Since the data will exist on the local disk, the data of Shard 3 needs to be copied from Node 6 to Node 7. If there is 200G data, Gigabit network, it takes 1600 seconds to copy. If there is no replica, these shards will not be able to serve within these 1600 seconds.
In order to ensure reliability, redundant shards are required, which will lead to more physical resource consumption. Another form of this idea is to use dual clusters and backup at the cluster level.
In this architecture, if your data is generated in other storage systems, such as HDFS/HBase, then you also need a data transfer system that distributes the prepared data to the corresponding machines.
In this architecture, in order to ensure availability and reliability, dual clusters or Replica are required to be used in the production environment. The advantages and side effects have been introduced when Elasticsearch was introduced above, so I won't go into details here.
Elasticsearch uses this architecture.
The second: distributed system based on distributed file system (shared storage)
In response to the problem in the first architecture, another idea is: the separation of storage and computing.
The root of the problem of the first idea is that the amount of data is large, and it takes a lot of time to copy the data. Is there a way to not copy the data? In order to achieve this purpose, one idea is to use shared storage for the underlying storage layer. Each shard only needs to be connected to a directory/file in a distributed file system. The shard contains no data, but only the computing part. It is equivalent that each Node is only responsible for the computing part, and the storage part is placed in another underlying distributed file system, such as HDFS.

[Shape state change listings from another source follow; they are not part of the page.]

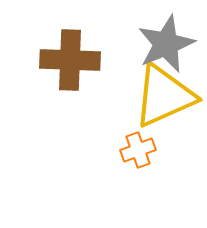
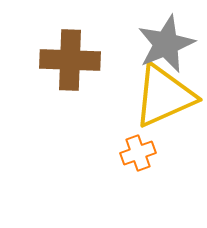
orange cross: moved 3 px down
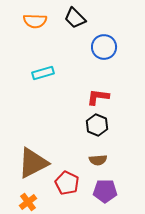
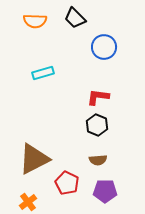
brown triangle: moved 1 px right, 4 px up
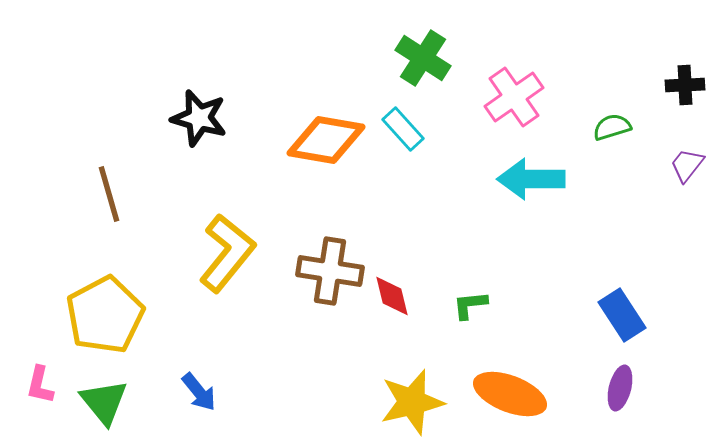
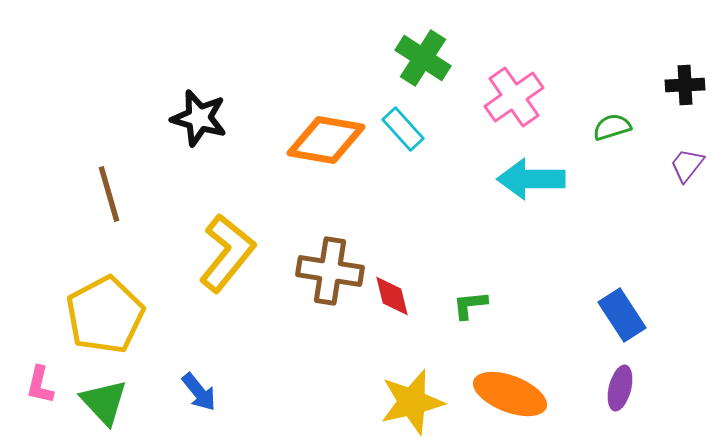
green triangle: rotated 4 degrees counterclockwise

In the above diagram, Node 1 is connected to the first file; Node 2 is connected to the second file; Node 3 is connected to the third file. When the Node 3 machine is down, it is only necessary to create an empty shard on the Node 4 machine, and then construct a new connection to connect to the third file of the underlying distributed file system. The connection creation speed is very fast. , the total time will be very short.
This is a typical architecture that separates storage and computing, and has the following advantages:
Under this architecture, resources can be more flexible. When the storage is not enough, only the capacity of the storage system needs to be expanded; when the calculation is not enough, only part of the computing capacity needs to be expanded.
Storage and computing are managed independently, with smaller granularity of resource management, more refined management, and less waste. As a result, the overall cost can be lower.
The load is more prominent and the anti-hot spot ability is stronger. Generally, hotspot problems basically appear in the computing part. For the storage and computing separation system, the computing part can expand, shrink and migrate in real time because there is no data bound. When a hotspot occurs, the computing can be scheduled to a new on the node.
This architecture also has a disadvantage:
Accessing a distributed filesystem may not perform as well as accessing a local filesystem. In the previous generation of distributed file systems, this was a relatively obvious problem, but after using various user-mode protocol stacks, this gap has become smaller and smaller.
This is what HBase uses. Solr also supports this form of architecture.
Summarize
The above two architectures have their own advantages and disadvantages. For the deficiencies or defects in some architectures, the ideas are different, and the solutions are also very different. However, the greater the span of ideas, the greater the benefits.
The above only introduces two different architectures of the distributed data (storage/search/analysis, etc.) system in the storage layer, hoping to be useful to everyone. However, the distributed system architecture design involves a wide range of content, many details, and many trade-offs. If you are interested in certain fields or aspects, you can leave a message and discuss it later.